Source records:
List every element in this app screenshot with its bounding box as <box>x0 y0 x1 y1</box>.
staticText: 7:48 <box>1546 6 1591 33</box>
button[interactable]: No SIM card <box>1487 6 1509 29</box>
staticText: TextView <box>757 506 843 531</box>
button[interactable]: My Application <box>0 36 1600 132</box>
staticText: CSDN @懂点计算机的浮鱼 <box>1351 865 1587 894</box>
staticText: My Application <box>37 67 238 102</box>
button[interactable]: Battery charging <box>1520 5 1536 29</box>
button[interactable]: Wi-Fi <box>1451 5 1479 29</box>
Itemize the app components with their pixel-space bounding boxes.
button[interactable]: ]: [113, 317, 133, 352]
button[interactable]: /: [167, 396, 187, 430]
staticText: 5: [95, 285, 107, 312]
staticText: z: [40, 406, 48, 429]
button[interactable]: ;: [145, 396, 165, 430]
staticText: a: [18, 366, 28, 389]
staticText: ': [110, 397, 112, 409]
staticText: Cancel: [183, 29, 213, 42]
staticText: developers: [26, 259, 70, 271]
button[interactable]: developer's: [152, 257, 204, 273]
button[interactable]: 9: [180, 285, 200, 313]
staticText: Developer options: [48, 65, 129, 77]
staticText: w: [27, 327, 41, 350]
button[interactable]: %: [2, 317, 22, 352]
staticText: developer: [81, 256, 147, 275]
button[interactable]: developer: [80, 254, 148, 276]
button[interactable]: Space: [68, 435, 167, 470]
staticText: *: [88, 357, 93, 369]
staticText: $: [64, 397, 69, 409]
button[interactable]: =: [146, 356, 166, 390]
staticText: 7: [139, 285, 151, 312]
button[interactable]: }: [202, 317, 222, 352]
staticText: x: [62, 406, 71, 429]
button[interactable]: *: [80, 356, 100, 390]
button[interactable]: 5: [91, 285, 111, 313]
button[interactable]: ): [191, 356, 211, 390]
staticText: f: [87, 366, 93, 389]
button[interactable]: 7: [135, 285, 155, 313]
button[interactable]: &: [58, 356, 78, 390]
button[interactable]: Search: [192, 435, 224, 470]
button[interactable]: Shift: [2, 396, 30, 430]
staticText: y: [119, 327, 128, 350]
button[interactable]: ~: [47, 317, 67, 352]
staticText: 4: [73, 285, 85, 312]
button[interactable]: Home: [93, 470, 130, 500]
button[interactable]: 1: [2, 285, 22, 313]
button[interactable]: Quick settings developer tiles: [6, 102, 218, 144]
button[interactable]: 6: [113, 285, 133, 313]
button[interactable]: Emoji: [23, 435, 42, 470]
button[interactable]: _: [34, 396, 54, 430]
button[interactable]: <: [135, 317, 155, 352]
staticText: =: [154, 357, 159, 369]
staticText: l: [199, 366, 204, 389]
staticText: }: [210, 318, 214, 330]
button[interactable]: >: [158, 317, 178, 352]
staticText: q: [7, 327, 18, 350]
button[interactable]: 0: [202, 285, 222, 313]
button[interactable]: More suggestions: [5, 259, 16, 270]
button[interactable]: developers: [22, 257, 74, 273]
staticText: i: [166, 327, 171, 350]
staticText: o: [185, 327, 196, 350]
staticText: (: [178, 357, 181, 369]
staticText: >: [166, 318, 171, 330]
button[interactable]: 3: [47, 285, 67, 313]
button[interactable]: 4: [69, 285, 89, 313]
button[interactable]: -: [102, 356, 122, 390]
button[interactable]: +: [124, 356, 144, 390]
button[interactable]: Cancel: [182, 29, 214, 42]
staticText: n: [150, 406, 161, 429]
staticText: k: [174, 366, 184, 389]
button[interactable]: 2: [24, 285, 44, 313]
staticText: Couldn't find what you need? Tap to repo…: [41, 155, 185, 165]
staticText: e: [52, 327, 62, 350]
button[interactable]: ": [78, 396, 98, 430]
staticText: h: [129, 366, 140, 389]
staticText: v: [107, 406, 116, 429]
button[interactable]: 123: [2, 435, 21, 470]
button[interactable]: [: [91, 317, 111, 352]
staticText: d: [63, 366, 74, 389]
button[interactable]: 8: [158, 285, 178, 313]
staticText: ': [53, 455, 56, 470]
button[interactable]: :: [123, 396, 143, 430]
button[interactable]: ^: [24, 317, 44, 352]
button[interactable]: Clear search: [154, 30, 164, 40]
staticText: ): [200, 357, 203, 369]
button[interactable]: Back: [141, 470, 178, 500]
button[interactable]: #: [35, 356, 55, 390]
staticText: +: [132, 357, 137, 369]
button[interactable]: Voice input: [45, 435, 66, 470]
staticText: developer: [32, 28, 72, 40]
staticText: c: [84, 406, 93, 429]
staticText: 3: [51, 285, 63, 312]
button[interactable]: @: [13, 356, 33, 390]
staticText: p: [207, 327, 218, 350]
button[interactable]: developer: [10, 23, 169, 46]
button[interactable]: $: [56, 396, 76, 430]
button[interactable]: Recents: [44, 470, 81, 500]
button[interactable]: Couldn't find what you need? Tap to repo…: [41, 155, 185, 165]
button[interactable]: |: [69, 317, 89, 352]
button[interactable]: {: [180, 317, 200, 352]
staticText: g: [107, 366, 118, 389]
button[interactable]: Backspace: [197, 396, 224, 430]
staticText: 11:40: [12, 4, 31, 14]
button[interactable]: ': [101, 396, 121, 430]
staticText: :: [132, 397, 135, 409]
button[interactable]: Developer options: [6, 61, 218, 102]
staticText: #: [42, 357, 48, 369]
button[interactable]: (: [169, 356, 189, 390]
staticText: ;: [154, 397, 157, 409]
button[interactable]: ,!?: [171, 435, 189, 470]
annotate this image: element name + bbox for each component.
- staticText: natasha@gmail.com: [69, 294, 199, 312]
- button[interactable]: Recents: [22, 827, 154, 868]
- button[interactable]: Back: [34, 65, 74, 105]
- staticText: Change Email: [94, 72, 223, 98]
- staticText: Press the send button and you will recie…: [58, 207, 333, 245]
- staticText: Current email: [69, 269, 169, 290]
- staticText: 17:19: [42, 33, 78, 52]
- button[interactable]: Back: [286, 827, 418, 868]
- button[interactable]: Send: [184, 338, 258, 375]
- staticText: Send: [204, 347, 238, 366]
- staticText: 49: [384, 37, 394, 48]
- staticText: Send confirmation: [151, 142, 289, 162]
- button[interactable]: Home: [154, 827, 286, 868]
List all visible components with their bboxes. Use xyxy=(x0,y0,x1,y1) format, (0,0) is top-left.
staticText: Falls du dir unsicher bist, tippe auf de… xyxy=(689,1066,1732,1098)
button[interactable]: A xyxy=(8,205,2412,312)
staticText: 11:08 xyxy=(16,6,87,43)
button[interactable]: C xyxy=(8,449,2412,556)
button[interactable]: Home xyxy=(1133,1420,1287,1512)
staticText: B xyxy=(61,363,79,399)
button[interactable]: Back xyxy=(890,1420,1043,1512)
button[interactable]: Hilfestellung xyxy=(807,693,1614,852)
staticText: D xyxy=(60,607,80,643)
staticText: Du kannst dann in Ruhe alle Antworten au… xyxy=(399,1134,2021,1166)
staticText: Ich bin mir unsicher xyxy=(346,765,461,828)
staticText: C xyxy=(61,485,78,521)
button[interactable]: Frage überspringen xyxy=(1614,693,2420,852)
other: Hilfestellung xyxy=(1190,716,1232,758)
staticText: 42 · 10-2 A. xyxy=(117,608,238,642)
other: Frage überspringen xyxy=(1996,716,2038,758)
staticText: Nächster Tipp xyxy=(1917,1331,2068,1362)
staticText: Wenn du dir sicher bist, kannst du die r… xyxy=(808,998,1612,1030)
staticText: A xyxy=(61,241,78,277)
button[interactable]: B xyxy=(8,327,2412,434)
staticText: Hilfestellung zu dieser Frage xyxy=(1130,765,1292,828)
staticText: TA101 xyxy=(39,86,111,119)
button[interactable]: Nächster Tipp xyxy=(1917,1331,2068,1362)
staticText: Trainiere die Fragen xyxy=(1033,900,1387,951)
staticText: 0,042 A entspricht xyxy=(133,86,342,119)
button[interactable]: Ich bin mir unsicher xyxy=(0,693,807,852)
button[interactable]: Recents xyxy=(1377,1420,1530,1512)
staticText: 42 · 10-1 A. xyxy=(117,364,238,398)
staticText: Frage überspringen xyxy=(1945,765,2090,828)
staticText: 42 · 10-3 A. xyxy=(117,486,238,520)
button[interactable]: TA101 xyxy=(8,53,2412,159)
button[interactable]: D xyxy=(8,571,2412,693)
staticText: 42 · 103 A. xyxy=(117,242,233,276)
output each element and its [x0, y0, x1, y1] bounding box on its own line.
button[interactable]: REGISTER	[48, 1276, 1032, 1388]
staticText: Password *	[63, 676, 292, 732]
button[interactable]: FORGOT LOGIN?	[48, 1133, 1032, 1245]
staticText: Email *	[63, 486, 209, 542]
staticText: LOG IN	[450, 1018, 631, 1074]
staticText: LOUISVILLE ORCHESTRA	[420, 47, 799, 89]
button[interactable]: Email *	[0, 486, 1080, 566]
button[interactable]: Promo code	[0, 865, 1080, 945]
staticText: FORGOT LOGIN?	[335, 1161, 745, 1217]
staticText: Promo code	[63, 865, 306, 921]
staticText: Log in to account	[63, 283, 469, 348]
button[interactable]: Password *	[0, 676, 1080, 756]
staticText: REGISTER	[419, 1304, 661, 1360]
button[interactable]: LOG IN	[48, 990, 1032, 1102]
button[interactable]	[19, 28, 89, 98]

Exercise instructions: From the line containing "output each element" down to the last line of the records above, print every line exactly, with both ends kept.

Solution to this problem:
output each element and its [x0, y0, x1, y1] bounding box on its own line.
button[interactable]: REGISTER	[48, 1276, 1032, 1388]
staticText: Password *	[63, 676, 292, 732]
button[interactable]: FORGOT LOGIN?	[48, 1133, 1032, 1245]
staticText: Email *	[63, 486, 209, 542]
staticText: LOG IN	[450, 1018, 631, 1074]
staticText: LOUISVILLE ORCHESTRA	[420, 47, 799, 89]
button[interactable]: Email *	[0, 486, 1080, 566]
button[interactable]: Promo code	[0, 865, 1080, 945]
staticText: FORGOT LOGIN?	[335, 1161, 745, 1217]
staticText: Promo code	[63, 865, 306, 921]
staticText: Log in to account	[63, 283, 469, 348]
button[interactable]: Password *	[0, 676, 1080, 756]
staticText: REGISTER	[419, 1304, 661, 1360]
button[interactable]: LOG IN	[48, 990, 1032, 1102]
button[interactable]	[19, 28, 89, 98]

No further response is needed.